Sexy Girls, Girls, Girls

Yes, lots of young, beautiful, sexy girls with big round tits all over Melbourne.

Sofles & Deb in Hosier Lane. Photo by Kevin Anslow

Sofles & Deb in Hosier Lane. Photo by Kevin Anslow

Photo by Kevin Anslow.

Photo by Kevin Anslow.

Photo by Kevin Anslow.

Photo by Kevin Anslow.

Kevin Anslow, who created the Melbourne Street Art 86 site, sent me these photographs of the paste up dialogue attached to Sofles and Deb’s new piece on Hosier Lane. (Thankyou Kevin.)

“Hey babe does it worry you that exaggerated, big titted girls like us are saturating street art iconography these days?” the speech balloon puts these words in the mouth of Sofles girl.

And Deb’s girl replies “No silly. From Rone to Adnate to Herakut, empty portraits of young girls with big eyes are the best way to make it commercially. Think anime or porn culture or fashion photography; this is about rehashing the most palatable mainstream motif. It’s not about finding beauty in new ways, it’s about reconstructing beauty in the most standard and insipid way. So girlfriend, stop trying to use your brain and just look pretty. Tee-hee.”
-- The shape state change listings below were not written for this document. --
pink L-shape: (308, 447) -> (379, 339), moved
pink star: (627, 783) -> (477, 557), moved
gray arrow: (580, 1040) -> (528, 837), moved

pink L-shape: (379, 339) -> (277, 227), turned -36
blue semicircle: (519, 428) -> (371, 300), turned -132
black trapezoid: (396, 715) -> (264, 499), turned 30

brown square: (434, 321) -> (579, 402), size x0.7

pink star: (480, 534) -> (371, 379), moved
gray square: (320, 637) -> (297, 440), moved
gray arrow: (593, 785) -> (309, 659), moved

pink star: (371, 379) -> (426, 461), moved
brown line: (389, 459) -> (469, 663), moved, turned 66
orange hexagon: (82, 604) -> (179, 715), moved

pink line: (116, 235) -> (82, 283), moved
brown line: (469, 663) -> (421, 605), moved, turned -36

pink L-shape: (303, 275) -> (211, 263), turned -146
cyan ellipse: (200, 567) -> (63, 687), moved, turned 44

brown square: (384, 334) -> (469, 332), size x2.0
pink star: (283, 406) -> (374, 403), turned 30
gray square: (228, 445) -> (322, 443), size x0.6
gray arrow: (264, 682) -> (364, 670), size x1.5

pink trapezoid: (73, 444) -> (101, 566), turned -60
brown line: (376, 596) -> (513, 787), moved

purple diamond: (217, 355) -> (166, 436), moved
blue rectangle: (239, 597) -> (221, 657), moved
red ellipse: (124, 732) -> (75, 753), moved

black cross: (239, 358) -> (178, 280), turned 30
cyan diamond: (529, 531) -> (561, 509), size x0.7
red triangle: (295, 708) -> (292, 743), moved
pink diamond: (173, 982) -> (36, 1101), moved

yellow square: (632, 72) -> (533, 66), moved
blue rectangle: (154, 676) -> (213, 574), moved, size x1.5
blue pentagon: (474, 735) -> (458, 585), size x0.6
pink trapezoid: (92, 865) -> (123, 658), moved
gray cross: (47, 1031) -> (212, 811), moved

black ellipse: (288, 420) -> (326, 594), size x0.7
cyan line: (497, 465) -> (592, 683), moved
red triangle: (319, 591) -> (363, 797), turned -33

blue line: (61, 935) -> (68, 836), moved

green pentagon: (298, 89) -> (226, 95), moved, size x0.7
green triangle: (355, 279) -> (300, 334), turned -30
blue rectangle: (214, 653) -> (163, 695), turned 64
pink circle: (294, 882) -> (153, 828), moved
The speech balloon dialogue caps Sofles and Deb in the best possible way because it improves the work and opens up an interaction that wouldn’t be allowed in art galleries. The paste-ups are a wonderful piece of Situationalist provocation detouring and subverting the cartoon images. The dialogue is not puritanical; I enjoy porn and fashion photography but I wouldn’t want to look at them all day (I hate anime but this involves a reaction caused by an over-exposure to anime). Like me the dialogue is worried about “saturating” with over-exposure and not about the images themselves. It is calling for more progressive street art and attacking the conservatism of commercial art (the old school tattoo, comic book and fantasy art the influences street art). It is also a challenge to think about the issues of gender and commercial art.

Looking for the vocabulary to write about street art illustration work like Rone, Sofles and Deb, I turned to Japanese art and find bijinga (beautiful-girl picture). I was happy to find the word for there is little else to these bijinga pictures except for a beautiful girl. They are just, in the words of the speech balloon, “rehashing the most palatable mainstream motif” with different themes and in different styles. As art these bijinga pictures are simply eye candy and the artists who create them will enjoy ephemeral fame.

But what are the consequences of this abundance of images of wide-eyed buxom girls? Will people become bored with them and cause an opposite reaction in images?  Will girls follow their example?

P.S. Later the speech balloons were revealed to be the work of Melbourne street artist CDH, see his webpage for more about it.